Rosie shrugged. One. One Thirty," she said. "Who knows? Ask Gloria."
"DS Turner will take down details of the race and of Gloria ...?"
"Gloria Cullen," said Rosie. "She lives on the far side of Bradford, nearly in Pudsey."
Lucy noted down the address and phone number and they got up to leave.
Outside, Millicent said, "I'd like you to check out Gloria Cullen now. Concentrate on where the O'Connor woman dropped out of the race and where she went. I want to know whether she had time to have got back to the picnic site, so treat the Cullen woman as giving her an alibi. Get details of the race organisers and check whether she passed checkpoints and when. I think I'll have Tony Gibbs go round and check her bike tyres against the casts we took at the scene."
"Right," Lucy said. "You think she's another suspect then?"
"Oh she's up there. First we go over her alibi in detail, then we check with her former employers exactly why she was fired and when. Finally, we check her bike tyres and very carefully check out the doctor."
"Why?"
"That doctor has the same surname as Shields's partner who was che
ated by Hunter. It may be a coincidence, but Leverett's an uncommon name."
"Hey," Lucy said, "This whole thing's running away with us. First the mistreated wife is a nurse, so she could have got the morphine. Second, there's Shields and Leverett, and it could be that they had access to the drug from Leverett's wife or sister or something, then there's the O'Connor woman with plenty of motive and a brother with access to morphine and possible contact through the GP, maybe related to another of Hunter's victims."
"Don't forget Knowles," Millicent reminded her. "So far there's no evidence of method, except that his sister's a nurse, but he had as much motive as any of them. More maybe. Anyway, you take the car, I'm going to walk back along the canal bank and think it all through. Then I'll see how Hammond and Goss made out with Koswinski."

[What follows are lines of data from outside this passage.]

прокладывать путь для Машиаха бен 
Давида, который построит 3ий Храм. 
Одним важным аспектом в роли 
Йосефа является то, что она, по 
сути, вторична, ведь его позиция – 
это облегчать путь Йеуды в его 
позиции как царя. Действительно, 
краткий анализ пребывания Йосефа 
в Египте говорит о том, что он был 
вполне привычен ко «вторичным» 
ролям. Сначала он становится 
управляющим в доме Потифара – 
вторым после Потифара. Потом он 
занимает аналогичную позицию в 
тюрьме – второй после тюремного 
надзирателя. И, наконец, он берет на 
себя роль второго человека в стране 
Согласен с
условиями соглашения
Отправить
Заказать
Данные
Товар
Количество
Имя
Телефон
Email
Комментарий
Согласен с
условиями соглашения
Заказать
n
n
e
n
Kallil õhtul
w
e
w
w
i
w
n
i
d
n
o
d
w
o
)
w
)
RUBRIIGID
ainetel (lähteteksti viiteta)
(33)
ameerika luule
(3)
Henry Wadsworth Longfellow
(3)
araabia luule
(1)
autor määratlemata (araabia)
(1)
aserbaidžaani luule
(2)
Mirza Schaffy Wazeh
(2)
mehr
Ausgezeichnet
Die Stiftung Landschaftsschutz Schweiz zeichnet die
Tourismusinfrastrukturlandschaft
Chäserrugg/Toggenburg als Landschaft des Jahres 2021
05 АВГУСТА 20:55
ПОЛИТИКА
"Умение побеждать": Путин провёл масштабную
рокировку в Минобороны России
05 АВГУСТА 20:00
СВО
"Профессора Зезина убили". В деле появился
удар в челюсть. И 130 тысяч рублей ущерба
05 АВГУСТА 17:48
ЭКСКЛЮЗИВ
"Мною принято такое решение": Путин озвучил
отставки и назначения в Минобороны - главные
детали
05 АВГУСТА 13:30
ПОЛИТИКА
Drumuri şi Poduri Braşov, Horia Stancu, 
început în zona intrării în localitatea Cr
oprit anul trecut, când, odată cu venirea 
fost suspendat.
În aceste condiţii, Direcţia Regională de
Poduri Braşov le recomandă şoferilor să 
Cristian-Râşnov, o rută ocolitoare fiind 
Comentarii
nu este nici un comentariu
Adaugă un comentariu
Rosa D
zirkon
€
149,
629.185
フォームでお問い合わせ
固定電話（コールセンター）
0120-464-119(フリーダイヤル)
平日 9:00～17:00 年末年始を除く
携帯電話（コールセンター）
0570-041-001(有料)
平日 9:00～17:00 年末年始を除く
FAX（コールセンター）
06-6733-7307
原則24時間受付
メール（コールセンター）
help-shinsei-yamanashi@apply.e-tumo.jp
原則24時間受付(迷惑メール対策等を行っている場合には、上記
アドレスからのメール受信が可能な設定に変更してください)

There was nobody around the canal towpath that lunchtime, so Millicent enjoyed an unhurried peace as she walked in the midday sunshine. The weather was still the gentle, mild, sunlit day one associates with childhood memories of summer in England, as it had been up on the moors at the stone ring the previous Sunday. Though earth and air were dry and for a couple of weeks there had been no more than the odd light shower it was not yet a drought.
Millicent in her mind compared August in Witchmoor to August in Seville and the airless shimmering heat that rocked buildings, dried plants, cracked the earth and drove those who could afford it to the relative cool of the coast. There was no wonder that southern Spain closed down each day between one and five and came alive at night.
It had been months since she'd even thought of Spain, until this last week. Was it her age or something? Probably not - it was more a facing up to her demons; to beginning to control her visions and to search for a realistic purpose to her life, rather than simply burying herself in her job. After almost fifteen years of suspended animation, perhaps she was waking up.
The slow chug-chug of a narrow boat broke into Millicent's rather abstract thoughts and a gaily-painted holiday barge slipped past, barely rippling the water or disturbing her soul.
Opposite the burnt out shell of the warehouse, Millicent stopped and became the detective again. In what way was Hunter's body connected with the fire? To disguise the morphine probably, but who had injected the morphine and dumped the body? Who had made the timing device? Some of the story could be guessed at, but where was the Porsche?
Some scaffolding had been erected around two of the walls and there was a bulldozer there. There was no sign of any workmen, but they would have gone for lunch. The thought reminded Millicent that she was now rather hungry herself, so she walked on towards the town centre cafes and the Witchmoor Edge Police Head Quarters. On the whole, a café seemed more tempting than the canteen, or the George and Dragon pub in the Market Square did good food.